5What a Piece of Work is Isaac Newton
By Richard Wells
I'm not a mathematician; I'm not even much good at arithmetic. Once when trying to count backward from 100 by 7's I started with 97, went to 93, and gave up. Of course I was lying in a hospital bed, but even at my best I wouldn't have gotten far. I tell you this because I approached "Isaac Newton," by James Gleick expecting to read the introduction, pick up a few bits-and-bobs, and bail out. What a surprise to find myself reading even while walking to the bus stop. Thank you, Mr. Gleick for a fascinating biography that doesn't bog down in numbers, but still imparts the scientific information salient to Mr. Newton's life.

Isaac Newton was a piece of work. A scientist, but also a student of biblical prophecy; a chemist, but also an alchemist; a public figure as well as something of a recluse; a fountain of learning who refused to publish. Isaac Newton was a man of his times, and Mr. Gleick points out the very interesting paradox that Newton lived in a pre-Newtonian world. Of course he would be filled with contradictions. Even so, Gottfried Wilhelm Leibniz, Newton's contemporary and a philosopher/mathematician in his own right who found himself at odds with Newton by independently inventing differential and integral calculus, told the Queen of Prussia that "in mathematics there was all previous history, from the beginning of the world, and then there was Newton; and that Newton's was the better half."

If you would like a better understanding of the laws of nature we take for granted, and an understanding of the life and times of the complicated man who formulated them for us, then I recommend this highly readable (and mathematically understandable) biography.

61 of 68 people found the following review helpful.
5The Greatest Scientific Genius
By Timothy Haugh
First off, let me say that I am a great admirer of Isaac Newton. Einstein is who he is and deserves every accolade put upon him but, in my opinion, humankind has never produced a scientific genius as great as Newton. He understood the world in a way that has never been equaled before or since.

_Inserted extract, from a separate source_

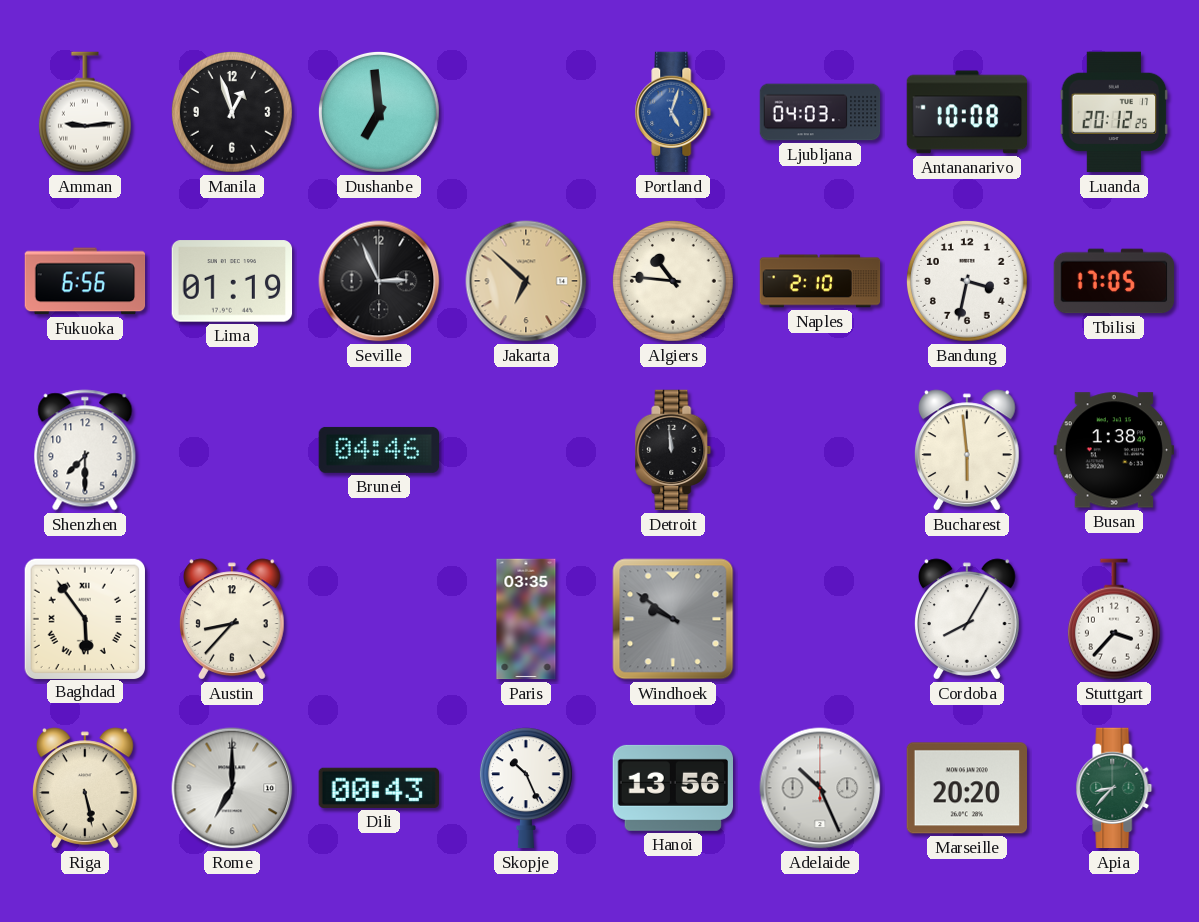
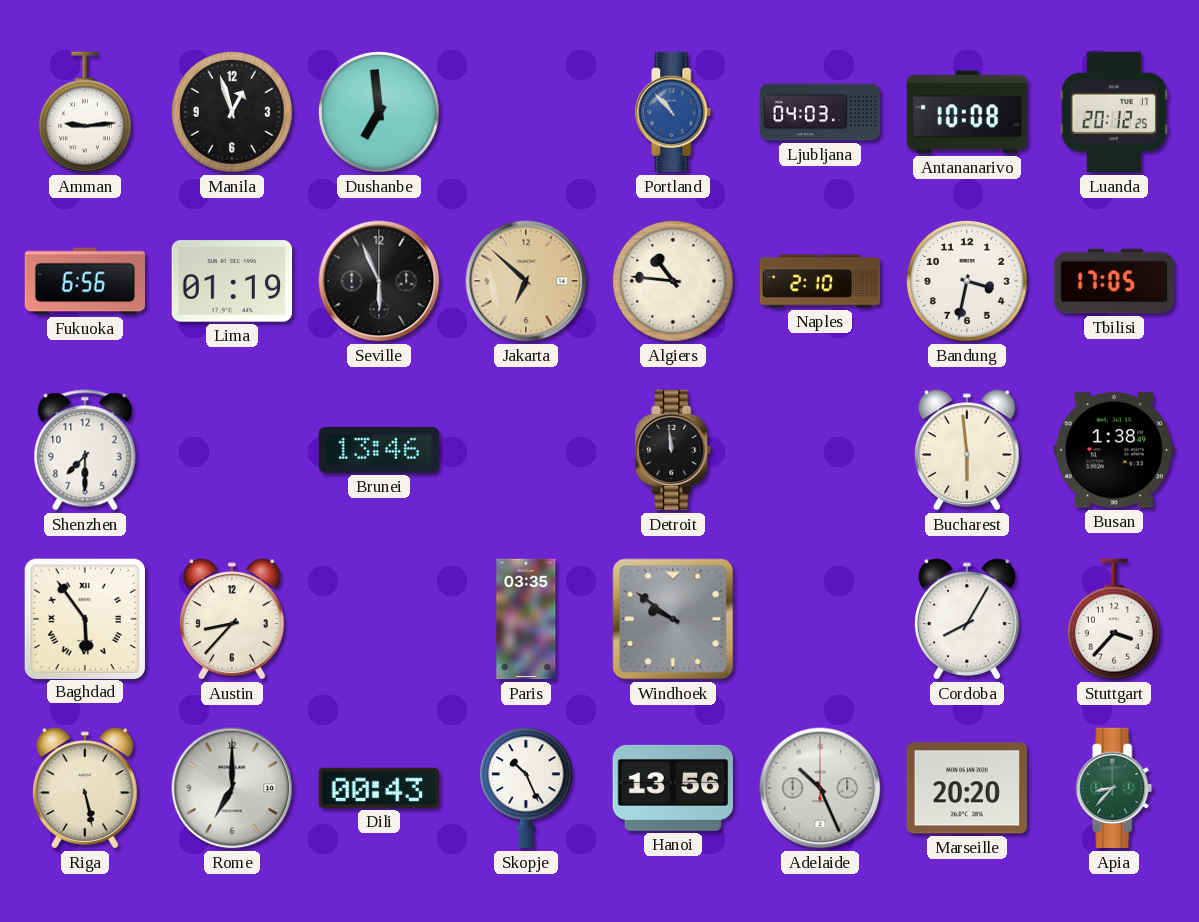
Portland: 5:03 -> 10:53
Seville: 2:56 -> 5:56
Brunei: 04:46 -> 13:46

That being said, let me also say that this is a very good biography of Newton. It is brief so it is easily digestible by anyone. Still, what is lacks in depth it makes up for in coverage. We get glimpses of many parts of Newton's life, from his obsessive questioning and scientific investigation of the plague/fire years through his hiding-in-plain-sight years at Trinity through the renown of his London years as President of the Royal Society and Warden of the Mint.

Gleick also does not shy away from the less understandable parts of Newton's nature--his hypersensitivity to criticism, his theological struggles and his relentless alchemical investigations. Though, as this biography makes clear, even his ability to achieve his well-known and -respected triumphs in mathematics and physics really defy understanding. Let's face it, there is something about genius that is beyond any kind of clarity for those of us not touched by it.

Anyone interested in a quick look at an amazing man should read this book. I would also suggest taking the time to follow the many endnotes that Gleick has provided. Unlike many notes of this type, these are very readable and add to the text, though some probably could have been added right to the body of the text without much interruption of the flow. In any case, Gleick has written a fine book about a true genius.

39 of 44 people found the following review helpful.
5Figure Newton
By Kim Eisler
I though Galileo's Daughter was the best book I read last year, and this one is a close second. Only James Gleick has the self-confidence and skill to synthesize the life of Newton down to 191 succinct and fascinating pages. The average author, full of himself, would probably write about 1,191 pages and you wouldn't be able to lift the book. This is a masterpiece of time, space, light and color. A reader in motion will tend to remain in motion. It was just great, I read it in one sitting. I hope this starts a trend!